__What the task requires__: The reply should contain the full listing exactly as written and no pictures at all.

*****

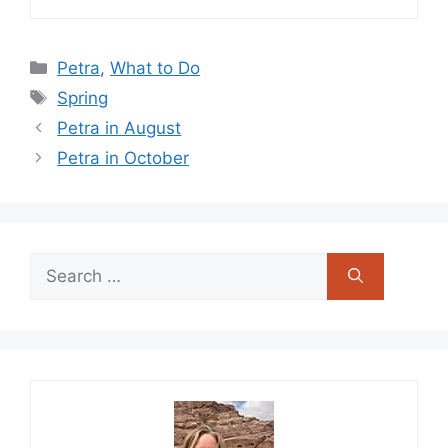
Categories
Petra
,
What to Do
Tags
Spring
Petra in August
Petra in October
Search
for:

*****

__Your solution__:
Categories
Petra
,
What to Do
Tags
Spring
Petra in August
Petra in October
Search
for:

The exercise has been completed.